Hueso

(Espagne)

 

Sans doute José María Hueso dut-il à son enfance parmi les sacs de cacao et de sucre du commerce de son père, et aux livraisons dont il fut chargé, adolescent, et qui lui permirent de visiter des ateliers de chocolaterie, d’être irrésistiblement attiré par ce métier. Extrêmement pénible, la fabrication se faisait « à bras », sur la pierre. Le jeune Aragonais s’informa sur divers procédés récemment inventés et décida de créer une fabrique à grande échelle*, équipée de façon innovante. Ce fut La Fama de Aragón, établie en 1862 dans une ancienne fabrique de farines, à Ateca (province de Saragosse) et qui, plus tard, allait être rebaptisée Chocolates Hueso. L’usine, hydraulique,était dotée de machines mises au point par le Français Georges Hermann. Elle produisait plusieurs variétés de chocolats — à la cannelle, homéopathique sans cannelle, à la vanille, etc. — et des chocolats de formes variées (fleurs, étoiles, lettres de l’alphabet, etc.). Dans son ouvrage Memoria sobre el chocolate, écrit à l’occasion de l’Exposición Aragonesa de 1885 et dans lequel il traite des matières premières utilisées pour la fabrication du chocolat (cacao, sucre et cannelle), José María Hueso considère que « El chocolate es una bebida divina, un manjar celestial importado por los ángeles de España del Olimpo mejicano, mejorado y propagado por los españoles en toda la Europa. » /« Le chocolat est une boisson divine, une manne céleste importée de l’Olympe mexicain par les anges de l’Espagne, améliorée par les Espagnols et répandue par eux dans toute l’Europe. » La chocolaterie d’Ateca devint florissante. Elle fut, en 1900, promue fournisseur de la maison royale. Son premier produit phare, appelé Ambrosias-Praline de chocolate, eut pouremblème une enfant d’une tribu africaine, portant un chapeau garni d’un os et vêtu d’un pantalon en peau de léopard — l’enfant s’exclamait eso…eso…chocolates hueso !

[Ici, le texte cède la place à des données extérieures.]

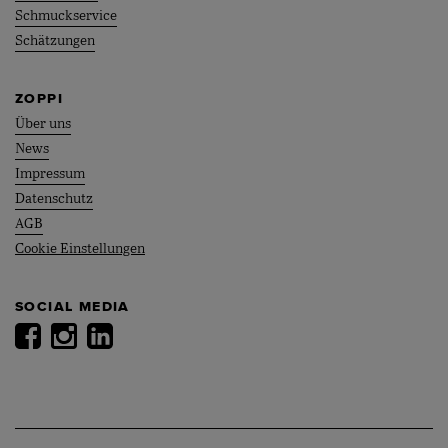
Schmuckservice
Schätzungen
ZOPPI
Über uns
News
Impressum
Datenschutz
AGB
Cookie Einstellungen
SOCIAL MEDIA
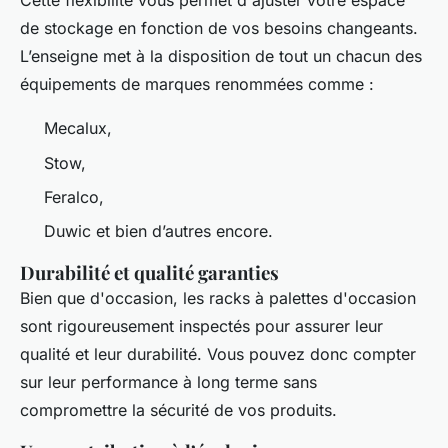
Cette flexibilité vous permet d'ajuster votre espace
de stockage en fonction de vos besoins changeants.
L’enseigne met à la disposition de tout un chacun des
équipements de marques renommées comme :
Mecalux,
Stow,
Feralco,
Duwic et bien d’autres encore.
Durabilité et qualité garanties
Bien que d'occasion, les racks à palettes d'occasion
sont rigoureusement inspectés pour assurer leur
qualité et leur durabilité. Vous pouvez donc compter
sur leur performance à long terme sans
compromettre la sécurité de vos produits.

La firme devait être reprise, en 1955, par Francisco Unzurrunzaga Loinaz, qui la développa et élargit ses exportations à de nouveaux pays comme l’Arabie Saoudite ou le Japon. La petite barre Huesitos (litt. « petits os », dimin. de Hueso), lancée en 1976, devint vite populaire ; elle marie gaufrette et crème de chocolat sous un enrobage de chocolat, noir ou blanc.En 1989, la firme fut vendue à la multinationale britannique Cadbury Schweppes. Ainsi se retrouva-t-elle en 2010 au sein du géant américain Kraft Foods, qui, restructuré, la mit sous le contrôle de Mondelez International. En 2013, il fut décidé de fermer le site d’Ateca et de transférer la production en Pologne.

 

* À partir du milieu du XIXe siècle, l’Aragón connut plusieurs autres pionniers de la chocolaterie industrielle : Chocolates Orús, Lacasa y Zorraquino à Saragosse, Chocolates Muñoz à la Plaza del Torico de Teruel. Parmi les autres grandes fabriques : Matías López et La Colonial à Madrid, Alsina à Barcelone, ainsi que La Estrella, Guiral, Abeger Valera, Lozano Ascaso et La Colonial de Aragón à Saragosse.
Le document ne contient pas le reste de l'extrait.